Каде, повернувшаяся к нему спиной, отошла в другой конец комнаты, руки ее тряслись.
В наступившем молчании раздался притворный голос Равенны:
— Вы не сказали, какое соглашение предлагаете нам, дорогая.
Чуть ли не шепотом Каде ответила:
— Вы заставили меня пожалеть… — Она смолкла, тряхнув головой. — Есть земельный и дворцовый законы, мачеха. Земельный отдает предпочтение первородному ребенку по женской линии. Это Роланд. Но дворцовый решает дело в пользу первородного ребенка правящего государя. Это я. — Каде умолкла, наблюдая за ними… за их тревогой и молчанием, и пожала плечами. — Роланд уже приклеился задницей к трону. Это дает ему преимущество. И ваша сила, мачеха, основывается на земельном праве. Свое регентство вы подкрепили теми правами, которые оно предоставляет вам. Свою гвардию вы содержите, опираясь на те же традиции. — Она на мгновение посмотрела на Томаса, отвечавшего ей невозмутимым взглядом, и уверенно продолжила: — Ведь даже еще сейчас находятся такие, кто считает, что престол должен был принадлежать мне.
Не поднимая взгляда от вышивки, Равенна лукаво произнесла:
— Ты захотела стать королевой, милочка? Помню, в пятнадцать лет ты решительно отказалась. Плюнула на престол, объявила, что он грязен и тебе не нужен даже как подарок. Да, до сих пор находятся такие, кто охотно возвел бы тебя на трон — хотя бы на время, — пока не отыщется более управляемый кандидат.
— Но от них ни вам, ни мне вреда не было.
— Так что же ты предлагаешь, дорогая моя?
— Я подписываю формальное отречение от всех претензий на трон и любую собственность рода Фонтенон. Пусть ваши советники составят бумагу. — Она красноречиво указала в сторону короля. — И я даже перестану «угрожать» Роланду.
— И что ты хотела получить взамен?
Каде держала паузу, пока Равенна не удостоила ее взглядом:
— Свободу передвижения в своем родном доме.
— Это невозможно, — мгновенно охрипнув, буркнул Роланд.
— Едва ли, — возразила Каде.
— И что же повлекло за собой подобную перемену симпатий?
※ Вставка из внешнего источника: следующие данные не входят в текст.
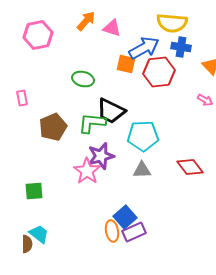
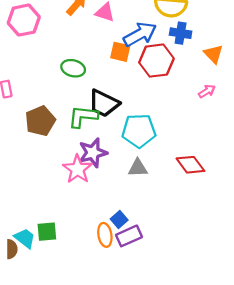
pink arrow: (205, 100) -> (207, 91), turned -63
green square: (34, 191) -> (47, 232), moved
blue square: (125, 217) -> (119, 220), size x0.7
— У меня есть свои причины, и я ни в чем не нуждаюсь настолько, чтобы открыть их вам.
— Но почему, дорогая?
— Потому что я так хочу.
— Не слишком-то похоже на причину.
— Но вы сами всегда ограничивались подобными мотивами.
Можно похвалить за меткий выстрел, подумал Томас. В самое яблочко.
Руки Равенны замерли на ткани, она поглядела на Каде:
— Вы слишком мало знаете, чтобы судить меня, Екатерина.
— Разве? Вы всегда считали, что вправе судить меня. Простая взаимность.
— Вы молоды, вы ничего не знаете, а жизнь не признает справедливости.
— Я знаю достаточно, а жизнь такова, какой ты сама ее делаешь.
Наступило молчание. Равенна тихо произнесла:
— Но если вы здесь останетесь, вам придется соблюдать кое-какие условия…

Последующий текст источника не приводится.